The majority of a liberal arts student's time is spent either reading books, discussing books, or thinking about books they haven't yet read. Sometimes, nothing beats kicking back and slowly relishing every sentence. A whole afternoon devoted to casual reading can get you so engrossed in a book that you can almost find yourself seeing through the eyes of a character, or easily moved by the passion with which an author argues their point.
But what about when you have class in 3 hours and you forgot to do this week's required reading assignment? Then it's down to business! To expedite their reading, some students pull their window blinds closed and pop in some headphones. They turn off their phones and try to eliminate all forms of distraction. What many liberal arts students don't know, is that while some of these things may help them focus, none of them do much to improve reading speed or information retention.
Whether you're considering enrolling at a liberal arts college or are already a proud student, read on for a few tips that could help you read faster and more efficiently!

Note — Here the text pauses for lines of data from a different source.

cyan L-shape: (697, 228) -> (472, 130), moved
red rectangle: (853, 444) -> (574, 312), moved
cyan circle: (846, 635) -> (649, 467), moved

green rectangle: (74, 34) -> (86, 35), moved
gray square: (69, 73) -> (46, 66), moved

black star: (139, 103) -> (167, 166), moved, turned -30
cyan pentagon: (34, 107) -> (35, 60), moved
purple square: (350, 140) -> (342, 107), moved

Liberal Arts Students Can Use a Pointer to Train Their Eyes
Students at a great books college are certainly not novice readers. One helpful thing to know though, is that while reading, your eyes frequently make brief movements away from your center of focus called saccades. Saccades are the brain's way of trying to gather more information, but can actually slow down your reading rate.

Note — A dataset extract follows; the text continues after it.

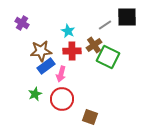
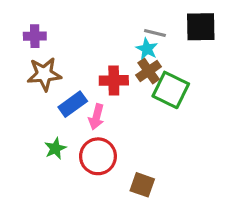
purple cross: (22, 23) -> (35, 36), turned -32
gray line: (105, 25) -> (155, 33), moved, turned 48
cyan star: (68, 31) -> (147, 49), moved
brown star: (41, 51) -> (44, 74), moved

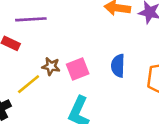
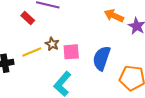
blue semicircle: (118, 66) -> (102, 58), size x1.4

The solution is to use a pointer, like the tip of your finger or the end of a pen. Place your pointer below a line of text and move it as you read. Your reading rate will speed up once you get used to training your eyes. Your eyes are able to catch words within about a one inch radius of your pointer, so it's ideal to keep your pointer 1-2cm away from the margins of the text.
Stop Subvocalizing Your Liberal Arts Texts
When most people learn to read, they speak the words out loud. Eventually this stops, but most readers either hear the words out loud in their head, or may move their lips or throats while reading. This phenomenon is called subvocalizing, and it slows down your reading speed.

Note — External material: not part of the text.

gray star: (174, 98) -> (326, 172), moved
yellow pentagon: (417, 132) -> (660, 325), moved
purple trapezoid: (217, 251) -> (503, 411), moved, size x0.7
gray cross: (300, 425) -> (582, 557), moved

Subvocalizing isn't a bad thing. It helps us follow a narrative and understand text. It's not, however, necessary to subvocalize in order for readers to get the meaning of a sentence. Here's a couple of ways students at small liberal arts colleges can stop subvocalizing so they can read faster:
- move your pointer faster than your inner dialogue takes place
- chew gum while reading to help with lip or throat movement
Reading Liberal Arts Texts Actively
What many students don’t realize is that they actually read texts passively, by scanning the pages and waiting for information to present itself. Active reading means asking yourself what you're hoping to get out of the reading session, before you even crack open the book. This brain priming exercise of reading with a goal in mind actually allows you to notice relevant details much faster than simply scanning the words!
Do you know any other ways to improve reading speed and efficacy while studying course texts at liberal arts college in Chicago?